Zugleich aber sorgt der medico-Partner dafür, dass es nicht bei einem Theaterstück bleibt, sondern die Mitspieler sich danach zu „Schuras“ zusammentun. Nach afghanischer Sitte sind das Ratsversammlungen, in denen ein Gemeinwesen seine Angelegenheiten regelt. Die Schuras der Kriegswitwen und Kriegsversehrten sind Zusammenschlüsse zur gegenseitigen Hilfe in den alltäglichen Nöten wie im Versuch, politisch das Wort zu ergreifen. So im Streit mit der Stadtverwaltung von Kabul um die Umbenennung einer Hauptstraße in „Straße der Kriegsüberlebenden“ – ein Streit, den AHRDO gewonnen hat.

„Ich bin Angehöriger einer Generation, die unter dem Protektorat der internationalen Truppen erwachsen geworden ist“, sagt Hadi. „Das Versprechen, das man uns gegeben hat, wurde nicht gehalten. Viele haben sich deshalb auf den Weg nach Europa gemacht, andere werden folgen. Aus Enttäuschung, angesichts völliger Perspektivlosigkeit. Wir gehören zu denen, die um das uns gegebene Versprechen und um unser Überleben kämpfen.“

Nicht nur in Kabul hat es erste Demonstrationen dieser Generation gegeben, zugleich gegen die Taliban, die Warlords und die Regierung gerichtet, mit Tausenden von Teilnehmerinnen und Teilnehmern.
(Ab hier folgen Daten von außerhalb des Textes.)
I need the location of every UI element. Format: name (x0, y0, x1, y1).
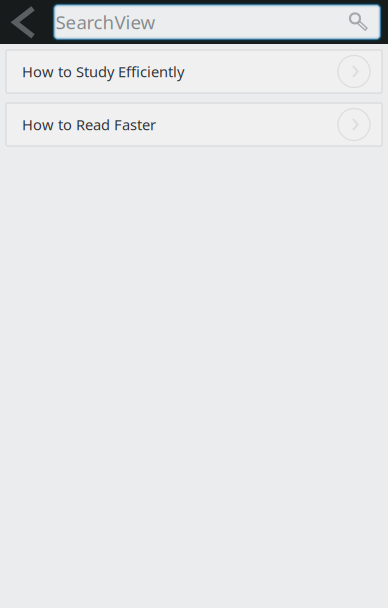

Es gibt Lesezirkel, in denen Schüler und Studierende ihren Anschluss an die politischen Debatten suchen, die heute überall auf der Welt geführt werden. AHRDO übt gerade ein neues Stück ein, das kein Laien-, sondern ein Schauspielerstück sein wird. Es trägt den Titel „Die Achse des Bösen“ und bringt einen Taliban zusammen mit dem Piloten einer amerikanischen Drohne auf die Bühne. Der Doktor wird den Taliban spielen.

Im September 2015 hat AHRDO mit dem Projekt „Die Reisen“ begonnen: Aus vier Provinzen besuchen sich jeweils sechs junge Frauen und Männer gegenseitig und spielen ihren Gastgebern Theaterstücke mit Szenen ihres Alltags vor. Die Stücke werden im Verlauf der Reise stetig überarbeitet. Eingebettet werden die 24 Aufführungen in mehrtägige Aufenthalte mit einer Vielzahl weiterer Aktivitäten. Die Erfahrungen werden in Reistagebüchern und in einem Dokumentarfilm festgehalten, der selbst auf Reise gehen und an 16 Orten vorgeführt werden wird. Die Tagebücher sollen zuletzt auf einer Ausstellung in Kabul präsentiert werden, die den Schwierigkeiten, aber auch Chancen eines multiethnischen Afghanistans gewidmet ist. medico unterstützt „Die Reisen“ mit Mitteln des Auswärtigen Amtes. Außerdem fördern wir aus Spenden AHRDO institutionell.